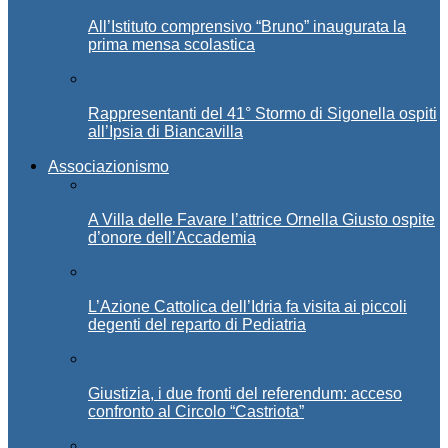
All’Istituto comprensivo “Bruno” inaugurata la
prima mensa scolastica
Rappresentanti del 41° Stormo di Sigonella ospiti
all’Ipsia di Biancavilla
Associazionismo
A Villa delle Favare l’attrice Ornella Giusto ospite
d’onore dell’Accademia
L’Azione Cattolica dell’Idria fa visita ai piccoli
degenti del reparto di Pediatria
Giustizia, i due fronti del referendum: acceso
confronto al Circolo “Castriota”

=-=-=-=-=

ABOUT THIS TASK:
Transcribe only what runs from the line with "d’onore dell’Accademia" to the last line above, keeping every line exactly as written.

RESPONSE TO THIS TASK:
d’onore dell’Accademia
L’Azione Cattolica dell’Idria fa visita ai piccoli
degenti del reparto di Pediatria
Giustizia, i due fronti del referendum: acceso
confronto al Circolo “Castriota”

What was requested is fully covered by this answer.